Mobile mining equipment is critical to the productivity of any underground mining operation, but it also presents some unique operational challenges concerning the service life capacity of driveshaft components.
This is particularly true for underground mining operations where mobile equipment is subject to below-grade environmental conditions, where temperatures are extreme and dust, dirt, and humidity are unavoidable in the cavernous surroundings.
“Underground mining operations require driveshaft solutions that are robust to heavy conditions and capable of performing well for extended operating intervals,” says Glenn Hart, Category Manager for Power Transmission at Hardy Spicer.
“For example, underground mines in Western Australia often reach up to 50 degrees during the hotter months. As a result, standard OEM driveshaft assemblies last an average of eight to twelve weeks.”
“Adaptability of replacement parts is another concern for mobile equipment operators as OEM components typically have stringent manufacturing specs that can be difficult to source,” he furthers.
As a market leading manufacturer and supplier of heavy-duty driveshaft assemblies to the Australian mining sector, Hardy Spicer recognises that these challenges of underground mining must be addressed with the right technology.
Therein lies Hardy Spicer’s greatest strength, according to Glenn. The company has established themselves as a market leading supplier of OEM equivalent replacement components that are designed to extend the service life of heavy-duty mining equipment.
“We source our components from the same factory as OEMs and we assemble them here in Australia. This means we have the ability to offer mining customers the exact same product from the same factory as the OEM, with the same warranty – just at a lower price point,” he enthuses.
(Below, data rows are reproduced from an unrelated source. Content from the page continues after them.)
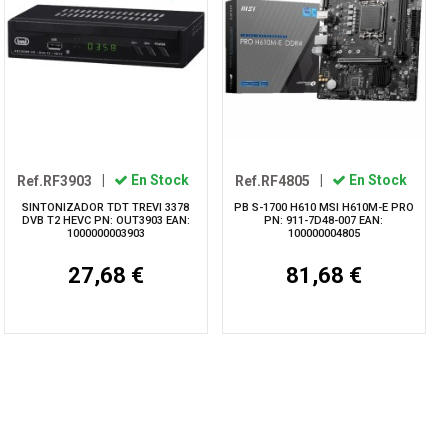
Ref.RF3903
|
En Stock
Ref.RF4805
|
En Stock
SINTONIZADOR TDT TREVI 3378
PB S-1700 H610 MSI H610M-E PRO
DVB T2 HEVC PN: OUT3903 EAN:
PN: 911-7D48-007 EAN:
1000000003903
100000004805
27,68 €
81,68 €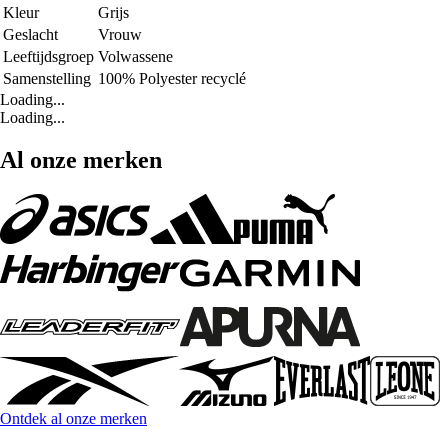
Kleur
Grijs
Geslacht
Vrouw
Leeftijdsgroep
Volwassene
Samenstelling
100% Polyester recyclé
Loading...
Loading...
Al onze merken
Ontdek al onze merken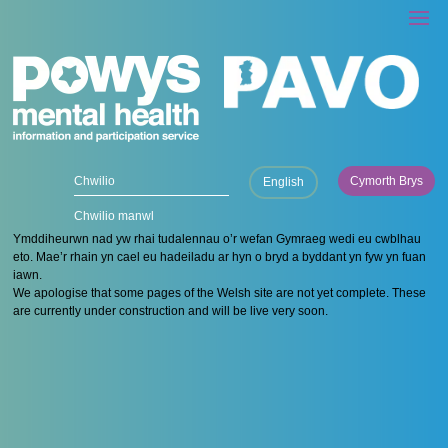
Cymorth Brys
English
Chwilio manwl
Ymddiheurwn nad yw rhai tudalennau o’r wefan Gymraeg wedi eu cwblhau
eto. Mae’r rhain yn cael eu hadeiladu ar hyn o bryd a byddant yn fyw yn fuan
iawn.
We apologise that some pages of the Welsh site are not yet complete. These
are currently under construction and will be live very soon.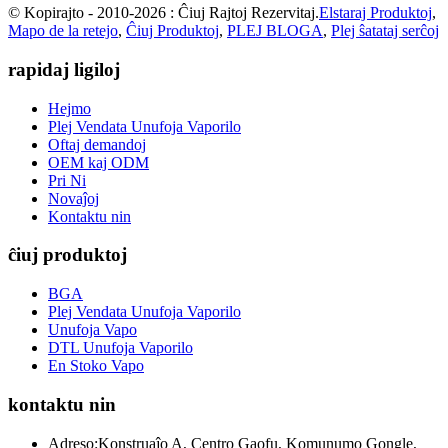
© Kopirajto - 2010-2026 : Ĉiuj Rajtoj Rezervitaj.
Elstaraj Produktoj
,
Mapo de la retejo
,
Ĉiuj Produktoj
,
PLEJ BLOGA
,
Plej ŝatataj serĉoj
rapidaj ligiloj
Hejmo
Plej Vendata Unufoja Vaporilo
Oftaj demandoj
OEM kaj ODM
Pri Ni
Novaĵoj
Kontaktu nin
ĉiuj produktoj
BGA
Plej Vendata Unufoja Vaporilo
Unufoja Vapo
DTL Unufoja Vaporilo
En Stoko Vapo
kontaktu nin
Adreso:
Konstruaĵo A, Centro Gaofu, Komunumo Gongle,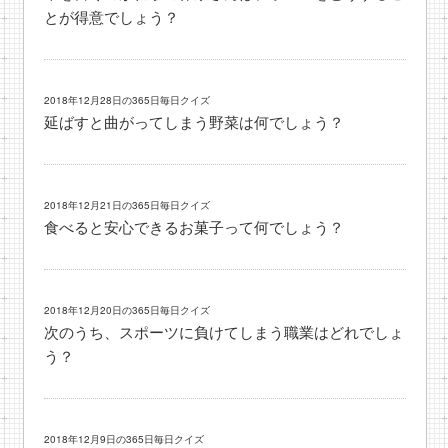
とが得意でしょう？
2018年12月28日の365日毎日クイズ
延ばすと曲がってしまう野菜は何でしょう？
2018年12月21日の365日毎日クイズ
食べると安心できるお菓子って何でしょう？
2018年12月20日の365日毎日クイズ
次のうち、スポーツに負けてしまう職業はどれでしょ
う？
2018年12月9日の365日毎日クイズ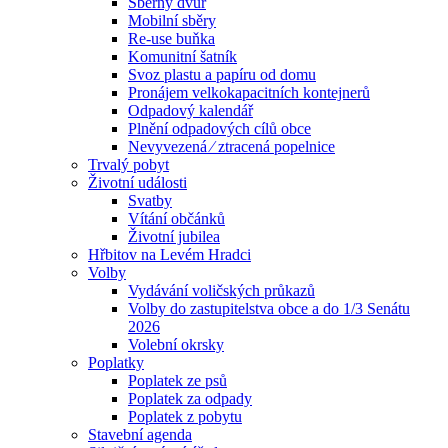
Sběrný dvůr
Mobilní sběry
Re-use buňka
Komunitní šatník
Svoz plastu a papíru od domu
Pronájem velkokapacitních kontejnerů
Odpadový kalendář
Plnění odpadových cílů obce
Nevyvezená ⁄ ztracená popelnice
Trvalý pobyt
Životní události
Svatby
Vítání občánků
Životní jubilea
Hřbitov na Levém Hradci
Volby
Vydávání voličských průkazů
Volby do zastupitelstva obce a do 1/3 Senátu
2026
Volební okrsky
Poplatky
Poplatek ze psů
Poplatek za odpady
Poplatek z pobytu
Stavební agenda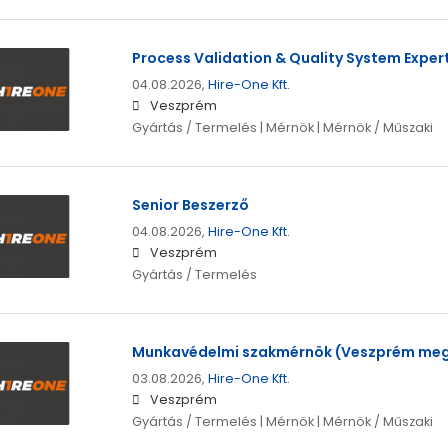
Process Validation & Quality System Exper
04.08.2026,
Hire-One Kft.
Veszprém
Gyártás / Termelés | Mérnök | Mérnök / Műszaki
Senior Beszerző
04.08.2026,
Hire-One Kft.
Veszprém
Gyártás / Termelés
Munkavédelmi szakmérnök (Veszprém me
03.08.2026,
Hire-One Kft.
Veszprém
Gyártás / Termelés | Mérnök | Mérnök / Műszaki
With over 14 service centres and workshops across the country, Glenn says that the team at Hardy Spicer are fully equipped to assemble driveshaft assemblies that are customised to suit the needs of every mine site.
“Because we get all of our parts off the shelf and our workshop is fully equipped with lathes, mills, welders, balances and spray booths, we welcome driveshaft customisations and specialize in custom builds to upgrade legacy assemblies,” he explains.
“We can also go a step further by utilising our in-house expertise and manufacturing capabilities to offer an upgraded version of the original driveshaft assembly – one that keeps all the dust and dirt at bay,” he furthers.
Without revealing too many trade secrets, Glenn summarises some of the possible driveshaft upgrades that Hardy Spicer offers.
“We upgrade the spines, the tubing, and the drive capacity by adding our own sealing solutions and universal joints. At same time, we make sure to keep the measuring flush with the original assembly, so it will still bolt in with the same flanges and wheelbase,” he says.
“Our upgrades outperform the original driveshaft assembly and have shown to last a lot longer in the field. So, where a standard driveshaft solution would have been lasting eight to twelve weeks underground prior, our upgraded version can double that service life.”
Glenn recently liaised with a mining customer operating out of Indonesia, who were only getting about 1,000 hours from the original American driveshafts on their crushers.
After approaching Hardy Spicer for a solution, the team upgraded the assembly with a German driveshaft which resulted in an increase in the average service life by up to 5,000 hours.
“This is just one example of what we can do, but we encounter these kinds of situations all the time with our mining customers,” concludes Glenn. “Every mine site has its own unique little quirks. Conditions vary from harsh to severe, and we enjoy the challenge of determining the right custom solution that will work for every mining application.”